Global Prices Are Rapidly Rising
Some of the world’s biggest economies are currently experiencing an inflation of sorts. In the United Kingdom, the prices of food and fuel are surging, and inflation rate has risen to 9.1%, the highest that the country has experienced in 40 years. In the United States, inflation recently hit 8.6% – the last time this happened there was December 1981 – and the price of gas has continued to rise at an alarming rate, with the average cost of a gallon now over $5.
There are several reasons for the current situation. The patterns of supply and consumption were significantly altered by the COVID-19 pandemic, causing many businesses to effect upward reviews of the prices of products and services. The Russia-Ukraine war has also adversely affected the supply of gas and petroleum products on a global scale. The point is, pockets all round the world are hurting, and it could get worse before it gets better.
The Nigerian Situation
In Nigeria, the prices of commodities seem to go up by the minute. A loaf of bread that currently costs N500 could go for N700 next week. Inflation currently sits at 17%, service providers regularly have to review their prices due to increasing cost of production, and everyone is feeling the brunt.
Electricity tariffs have been on an upward surge for a while: consumers who bought power at N50.72/kWh in January 2022 were to pay N54.22/kWh from February. The cost of purchasing a 12.5kg cylinder of household cooking gas in Nigeria has increased from N7,000 in September 2021 to N9,400, as at May 31, 2022. Abuja and parts of Lagos are witnessing the gradual return of long fuel queues, and for consumers of these products, there’s a lot of uncertainty as to how much more of their spending power will be eroded in the coming months.
How You Can Save Money
There is no way to know when things will get better, so the best thing to do for now is to adapt. It’s important to be deliberate about power consumption and use of gas. Here are a few ways to cut down on costs:
- Turn off and unplug what you aren’t using: By leaving things around your house plugged in and turned on when you aren’t using them, you’re driving up your electric bill unnecessarily. You can start by turning off lights when you aren’t in the room or when it’s light enough outside to rely solely on natural light.
- Buy energy-efficient gadgets: If you have the means, ensure that the models for your gadgets are the energy-efficient ones. For instance, non-energy-efficient bulbs are cheaper to purchase, but they become more expensive in the long run to use. This is because they consume far more power than energy-saving bulbs. Also, the ceiling fan is one of the home’s highest passive power consumers, and you might not know it, but your fan practically runs all day and night, which significantly impacts your power bills.
- Insist on prepaid meter: To regulate electricity consumption, it’s a lot better for you to have prepaid meters for your homes or business offices. This is because unlike estimated billing, you can keep track of what you spend on electricity monthly. This helps you to plan your budget properly. With prepaid meters, you only pay for what you use. Your prepaid meter stops reading the moment there is no power supply, and it starts reading the moment power is restored.
- Smart regulation: Install smart switches or sensors that can automatically turn lights on or off when in use and not in use.
How Paga Can Help You Save Costs
As Nigeria’s leading payment solutions provider, Paga is easy to use, it is secure, and transactions are conducted speedily.
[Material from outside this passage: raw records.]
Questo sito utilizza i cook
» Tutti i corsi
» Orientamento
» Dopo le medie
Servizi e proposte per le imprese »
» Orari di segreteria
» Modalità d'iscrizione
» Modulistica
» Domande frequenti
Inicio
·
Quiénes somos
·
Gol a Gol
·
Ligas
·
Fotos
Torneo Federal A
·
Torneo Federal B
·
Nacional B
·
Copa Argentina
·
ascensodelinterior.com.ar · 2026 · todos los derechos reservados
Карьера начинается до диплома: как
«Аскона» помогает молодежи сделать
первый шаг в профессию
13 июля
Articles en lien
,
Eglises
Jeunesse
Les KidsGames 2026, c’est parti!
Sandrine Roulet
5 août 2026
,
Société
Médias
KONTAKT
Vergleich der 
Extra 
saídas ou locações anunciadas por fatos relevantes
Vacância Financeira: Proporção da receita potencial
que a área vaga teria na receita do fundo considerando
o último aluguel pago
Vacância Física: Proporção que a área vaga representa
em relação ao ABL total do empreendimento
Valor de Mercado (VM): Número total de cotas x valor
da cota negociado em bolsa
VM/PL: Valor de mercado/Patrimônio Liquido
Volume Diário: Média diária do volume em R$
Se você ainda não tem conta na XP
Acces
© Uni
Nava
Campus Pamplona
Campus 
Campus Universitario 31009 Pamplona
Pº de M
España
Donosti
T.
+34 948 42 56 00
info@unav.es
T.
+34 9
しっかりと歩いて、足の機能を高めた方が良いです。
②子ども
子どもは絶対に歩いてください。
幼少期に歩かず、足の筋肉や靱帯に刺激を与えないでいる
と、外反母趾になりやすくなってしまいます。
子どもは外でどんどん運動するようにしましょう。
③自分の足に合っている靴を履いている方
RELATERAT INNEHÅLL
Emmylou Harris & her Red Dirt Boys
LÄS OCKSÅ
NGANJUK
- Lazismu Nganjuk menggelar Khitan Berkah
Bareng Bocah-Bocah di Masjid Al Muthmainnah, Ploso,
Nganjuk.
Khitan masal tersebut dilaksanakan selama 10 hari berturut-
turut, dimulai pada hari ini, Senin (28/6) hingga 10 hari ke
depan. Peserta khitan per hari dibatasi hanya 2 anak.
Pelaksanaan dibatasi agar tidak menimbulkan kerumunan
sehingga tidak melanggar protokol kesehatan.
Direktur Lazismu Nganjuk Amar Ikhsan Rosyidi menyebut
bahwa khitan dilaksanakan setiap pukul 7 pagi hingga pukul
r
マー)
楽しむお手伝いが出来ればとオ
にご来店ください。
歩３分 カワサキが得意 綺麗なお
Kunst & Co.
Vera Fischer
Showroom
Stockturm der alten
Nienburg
Here are the ways through which Paga ensures that you can regulate your expenses and save costs on electricity.
- Multiple Options: Paga allows you to pay utility bills, purchase prepaid airtime, pay for subscription services as well as internet bundles, and make payments to retailers. You can sort out your cable TV, internet subscription and electricity bills with Paga’s smooth bill payment service. The platform currently caters to payments for DStv, GOtv, Smile, and Spectranet.
- Recurring Payments: A recurring payment is designed to take away the burden of initiating a regular payment while ensuring you do not miss the payment. It is simple to set up. To do this:
- Log into your Paga account
- Select “recurring payments” from the list of services
- Create a new recurring payment
- Select the service you want to create a recurring payment for
- Fill out the details of the recipient/beneficiary
- Set up the schedule and fill all required fields
- Review the details and confirm the transaction.